**Exercise description**
Return the records verbatim.

━━━━━ Given information

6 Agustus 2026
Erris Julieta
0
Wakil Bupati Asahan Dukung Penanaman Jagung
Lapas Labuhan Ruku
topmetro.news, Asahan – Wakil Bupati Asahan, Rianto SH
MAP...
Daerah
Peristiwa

━━━━━━━━━━

**Your response**
6 Agustus 2026
Erris Julieta
0
Wakil Bupati Asahan Dukung Penanaman Jagung
Lapas Labuhan Ruku
topmetro.news, Asahan – Wakil Bupati Asahan, Rianto SH
MAP...
Daerah
Peristiwa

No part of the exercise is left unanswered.